Islamic finance has developed rapidly in the UK over the past decade and the UK government has been very supportive toward its development and promotion. The UK hosted the first stand-alone Islamic financial institution in the EU and has the highest value of Shariah compliant assets of any non-Muslim country. The UK has a strong and proud tradition of openness and flexibility which provides a strong foundation for growth when combined with London’s position as a leading international financial center and the UK’s significant Muslim population (just under 5% of the UK population according to the 2011 Census). As a result of its standing, London has long been perceived as the western hub for Islamic finance.
Review of 2016
The UK’s vote to leave the EU in 2016 and new banking regulations, such as the implementation of the Bank Recovery and Resolution Directive (Directive 2014/59/EU), affected the way in which Islamic finance transactions were structured in the UK in 2016. More generally, the geopolitical and economic circumstances (including the fall in the oil price) presented both a challenge and an opportunity for Islamic finance as Middle Eastern oil-exporting countries (who have been a key driver of the global Islamic finance industry, and who are also likely to have been the most affected by the decline in the oil price) re-assessed their balance sheets, and equally searched for alternative sources of finance, including Islamic finance, to maintain their ambitious capital-spending programs.
Against this backdrop, Islamic finance continued to play a significant role in the infrastructure, real estate and retail banking sectors in the UK. The UK is currently the number one foreign investment destination in Europe with net inflows of US$72 billion and around US$185 billion in foreign property investment alone. The fall in UK real estate values and the low pound to US dollar exchange rate following Brexit have presented buying opportunities for those looking to invest in the mid to longer term and dissuaded more cautious buyers. This is particularly attractive for Middle Eastern investors with a US dollar-denominated currency.
Preview of 2017
The UK Trade & Investment Department continues to develop initiatives to increase new opportunities in the Islamic finance sector, and this is set to continue in 2017. Sovereign wealth funds from Islamic countries are also expected to remain active in the UK in 2017.

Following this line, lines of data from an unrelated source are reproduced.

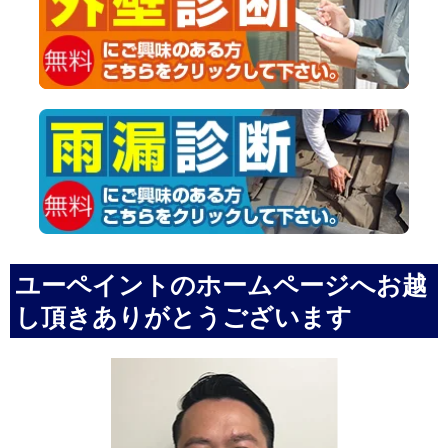
ユーペイントのホームページへお越
し頂きありがとうございます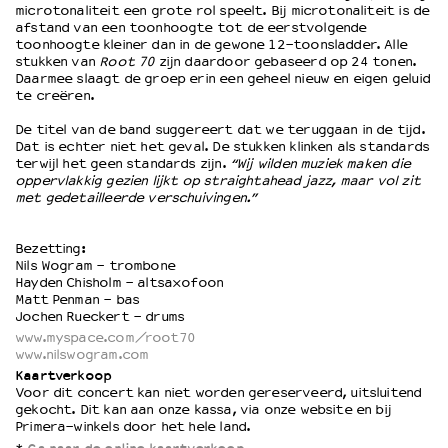
microtonaliteit een grote rol speelt. Bij microtonaliteit is de
afstand van een toonhoogte tot de eerstvolgende
toonhoogte kleiner dan in de gewone 12-toonsladder. Alle
OVER LANTARENVENSTER
stukken van
Root 70
zijn daardoor gebaseerd op 24 tonen.
Wat we doen
Daarmee slaagt de groep erin een geheel nieuw en eigen geluid
te creëren.
Werken bij
Wie is wie
De titel van de band suggereert dat we teruggaan in de tijd.
Dat is echter niet het geval. De stukken klinken als standards
Word vriend
terwijl het geen standards zijn.
“Wij wilden muziek maken die
Historie
oppervlakkig gezien lijkt op straightahead jazz, maar vol zit
Partners
met gedetailleerde verschuivingen.”
Huisregels
Privacyverklaring
Bezetting:
Nils Wogram - trombone
Integriteits- en gedragscode
Hayden Chisholm - altsaxofoon
Duurzaamheid
Matt Penman - bas
Jochen Rueckert - drums
Culturele boycot Israël
www.myspace.com/root70
Ruimte voor artistieke vrijheid – VNPF
www.nilswogram.com
Kaartverkoop
Voor dit concert kan niet worden gereserveerd, uitsluitend
gekocht. Dit kan aan onze kassa, via onze website en bij
Primera-winkels door het hele land.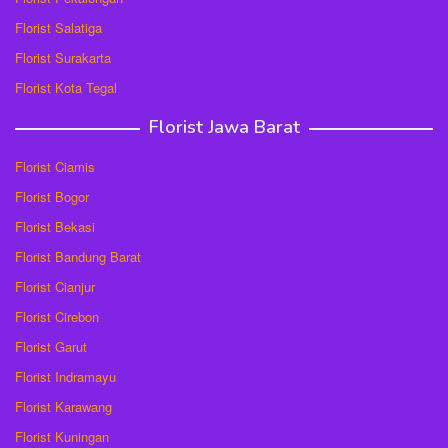
Florist Salatiga
Florist Surakarta
Florist Kota Tegal
Florist Jawa Barat
Florist Ciamis
Florist Bogor
Florist Bekasi
Florist Bandung Barat
Florist Cianjur
Florist Cirebon
Florist Garut
Florist Indramayu
Florist Karawang
Florist Kuningan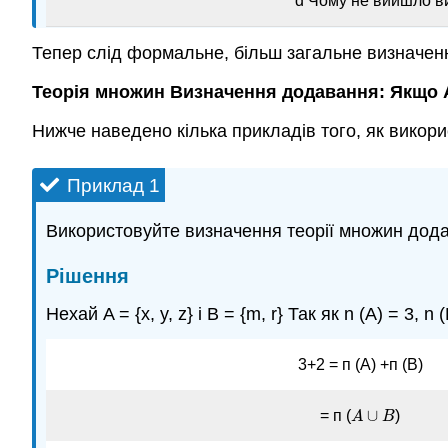
d Чому не вийшло ви
Тепер слід формальне, більш загальне визначен
Теорія множин Визначення додавання: Якщо A
Нижче наведено кілька прикладів того, як викор
Приклад 1
Використовуйте визначення теорії множин додав
Рішення
Нехай A = {x, y, z} і B = {m, r} Так як n (A) = 3, n (
3+2 = п (А) +п (В)
∪
= п (
)
A
A
∪
B
B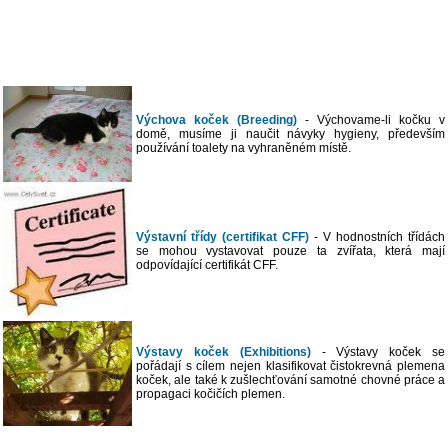
Výchova koček (Breeding)
- Výchovame-li kočku v
domě, musíme ji naučit návyky hygieny, především
používání toalety na vyhraněném místě.
Výstavní třídy (certifikat CFF)
- V hodnostních třídách
se mohou vystavovat pouze ta zvířata, která mají
odpovídající certifikát CFF.
Výstavy koček (Exhibitions)
- Výstavy koček se
pořádají s cílem nejen klasifikovat čistokrevná plemena
koček, ale také k zušlechťování samotné chovné práce a
propagaci kočičích plemen.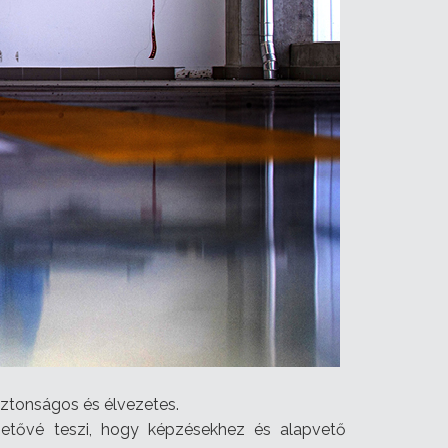
iztonságos és élvezetes.
ehetővé teszi, hogy képzésekhez és alapvető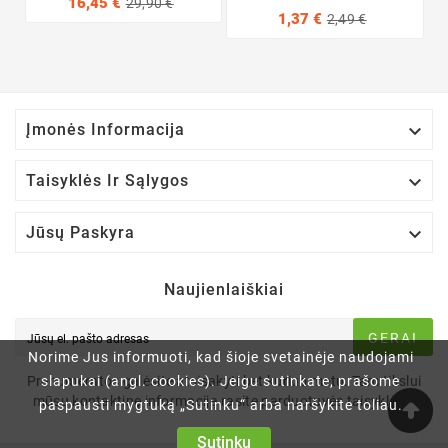
16,45 €
29,90 €
1,37 €
2,49 €

Įmonės Informacija

Taisyklės Ir Sąlygos

Jūsų Paskyra
Naujienlaiškiai
GERAI
Norime Jus informuoti, kad šioje svetainėje naudojami
slapukai (angl. cookies). Jeigu sutinkate, prašome
Prenumeratos galėsite atsisakyti bet kuriuo metu. Tam tikslui
mūsų kontaktinę informaciją rasite parduotuvės taisyklėse.
paspausti mygtuką „Sutinku“ arba naršykite toliau.
Sutinku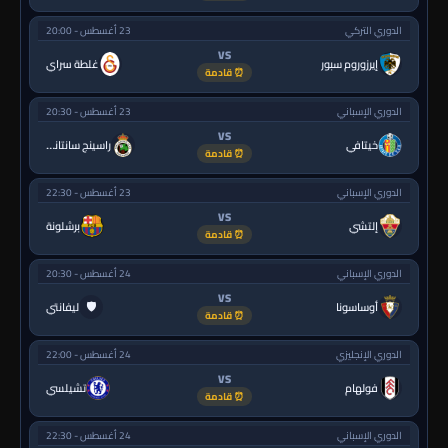
الدوري التركي
23 أغسطس - 20:00
VS
إيرزوروم سبور
غلطة سراي
⏰ قادمة
الدوري الإسباني
23 أغسطس - 20:30
VS
خيتافي
راسينج سانتاندير
⏰ قادمة
الدوري الإسباني
23 أغسطس - 22:30
VS
إلتشي
برشلونة
⏰ قادمة
الدوري الإسباني
24 أغسطس - 20:30
VS
🛡
أوساسونا
ليفانتي
⏰ قادمة
الدوري الإنجليزي
24 أغسطس - 22:00
VS
فولهام
تشيلسي
⏰ قادمة
الدوري الإسباني
24 أغسطس - 22:30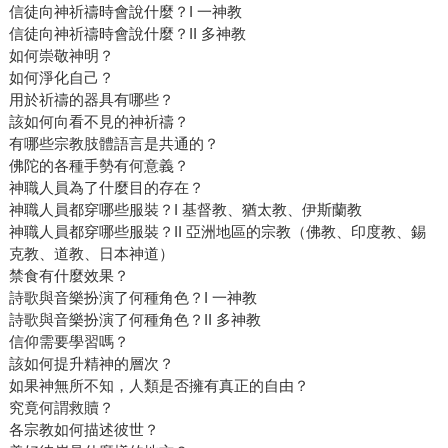
信徒向神祈禱時會說什麼？I 一神教
信徒向神祈禱時會說什麼？II 多神教
如何崇敬神明？
如何淨化自己？
用於祈禱的器具有哪些？
該如何向看不見的神祈禱？
有哪些宗教肢體語言是共通的？
佛陀的各種手勢有何意義？
神職人員為了什麼目的存在？
神職人員都穿哪些服裝？I 基督教、猶太教、伊斯蘭教
神職人員都穿哪些服裝？II 亞洲地區的宗教（佛教、印度教、錫
克教、道教、日本神道）
禁食有什麼效果？
詩歌與音樂扮演了何種角色？I 一神教
詩歌與音樂扮演了何種角色？II 多神教
信仰需要學習嗎？
該如何提升精神的層次？
如果神無所不知，人類是否擁有真正的自由？
究竟何謂救贖？
各宗教如何描述彼世？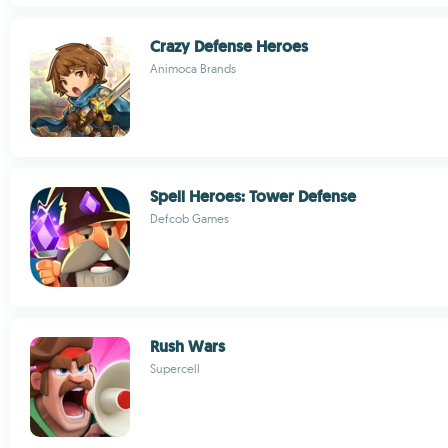
Crazy Defense Heroes
Animoca Brands
Spell Heroes: Tower Defense
Defcob Games
Rush Wars
Supercell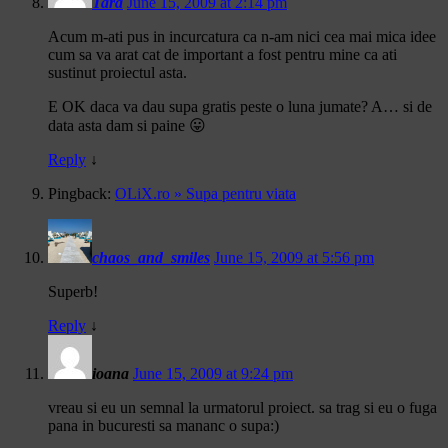
Tara
June 15, 2009 at 2:14 pm
Acum m-ati pus in incurcatura ca n-am nici cea mai mica idee
cum sa va arat cat de important a fost pentru mine ca ati
sustinut proiectul asta.
E OK daca va dau supa gratis peste o luna jumate? A… si de
data asta dam si paine 😛
Reply
↓
Pingback:
OLiX.ro » Supa pentru viata
chaos_and_smiles
June 15, 2009 at 5:56 pm
Superb!
Reply
↓
ioana
June 15, 2009 at 9:24 pm
vreau si eu un semnal la urmatorul proiect. sa trag si eu o fuga
pana in bucuresti sa mananc o supa:)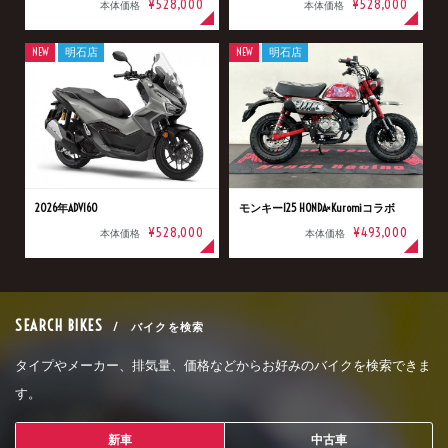
¥528,000
¥528,000
本体価格
本体価格
NEW
明石店
NEW
明石店
2026年ADV160
モンキー125 HONDA×Kuromiコラボ
¥528,000
¥493,000
本体価格
本体価格
SEARCH BIKES
/ バイクを検索
タイプやメーカー、排気量、価格などからお好みのバイクを検索できま
す。
新車
中古車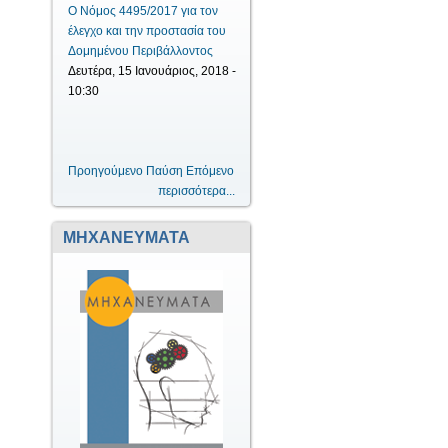
Ο Νόμος 4495/2017 για τον
έλεγχο και την προστασία του
Δομημένου Περιβάλλοντος
Δευτέρα, 15 Ιανουάριος, 2018 -
10:30
Προηγούμενο
Παύση
Επόμενο
περισσότερα...
ΜΗΧΑΝΕΥΜΑΤΑ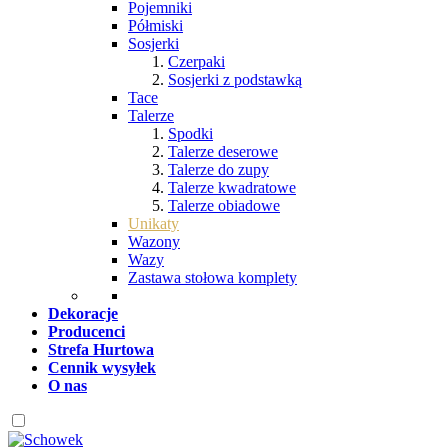
Pojemniki
Półmiski
Sosjerki
Czerpaki
Sosjerki z podstawką
Tace
Talerze
Spodki
Talerze deserowe
Talerze do zupy
Talerze kwadratowe
Talerze obiadowe
Unikaty
Wazony
Wazy
Zastawa stołowa komplety
Dekoracje
Producenci
Strefa Hurtowa
Cennik wysyłek
O nas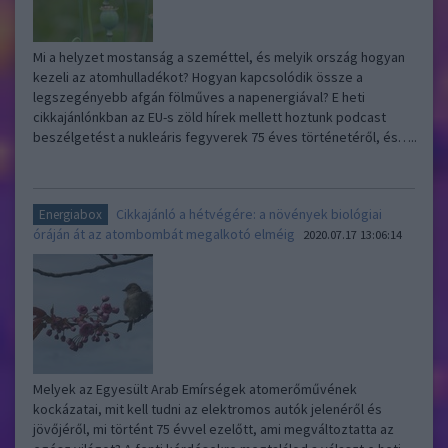
Mi a helyzet mostanság a szeméttel, és melyik ország hogyan
kezeli az atomhulladékot? Hogyan kapcsolódik össze a
legszegényebb afgán fölműves a napenergiával? E heti
cikkajánlónkban az EU-s zöld hírek mellett hoztunk podcast
beszélgetést a nukleáris fegyverek 75 éves történetéről, és…..
Cikkajánló a hétvégére: a növények biológiai
Energiabox
óráján át az atombombát megalkotó elméig
2020.07.17 13:06:14
Melyek az Egyesült Arab Emírségek atomerőművének
kockázatai, mit kell tudni az elektromos autók jelenéről és
jövőjéről, mi történt 75 évvel ezelőtt, ami megváltoztatta az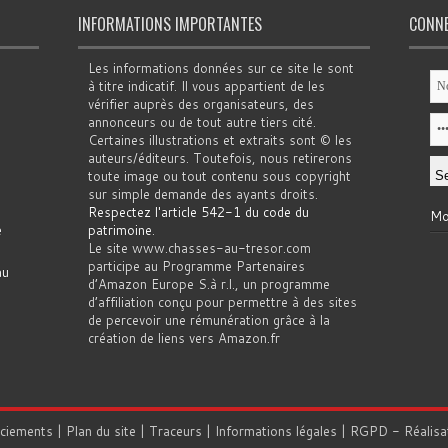
INFORMATIONS IMPORTANTES
CONN
Les informations données sur ce site le sont
à titre indicatif. Il vous appartient de les
vérifier auprès des organisateurs, des
annonceurs ou de tout autre tiers cité.
Certaines illustrations et extraits sont © les
auteurs/éditeurs. Toutefois, nous retirerons
toute image ou tout contenu sous copyright
sur simple demande des ayants droits.
Respectez l'article 542-1 du code du
Mo
e
patrimoine
.
Le site www.chasses-au-tresor.com
participe au Programme Partenaires
au
d’Amazon Europe S.à r.l., un programme
d’affiliation conçu pour permettre à des sites
de percevoir une rémunération grâce à la
création de liens vers Amazon.fr
rciements
|
Plan du site
|
Traceurs
|
Informations légales
|
RGPD
- Réalisa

The mandate of the Islamic Finance Task Force is to facilitate Islamic financial business, including investment in UK infrastructure by Islamic sovereign wealth funds. 2017 may see a surge in Sukuk issuance by Middle Eastern sovereigns (including those listed on the London Stock Exchange) to support their ambitious capital-spending programs in a low oil price environment.
The UK government believes that the growth of Islamic finance in the UK is beneficial to all UK citizens and that Islamic finance should be available to everybody. On the retail side, all consumers gain from a wider choice of retail financial services, in particular those consumers whose religious beliefs prevent them from accessing conventional finance. On the wholesale side, the entire country benefits from the UK financial services industry’s success as the leading western center for Islamic finance. The UK’s prominent position in the Islamic finance market looks set to be maintained (and potentially enhanced) by Brexit. Many of the fundamentals to doing business in the UK have not changed, and the UK government is showing a willingness to expand its horizons to attract the investment that the UK needs.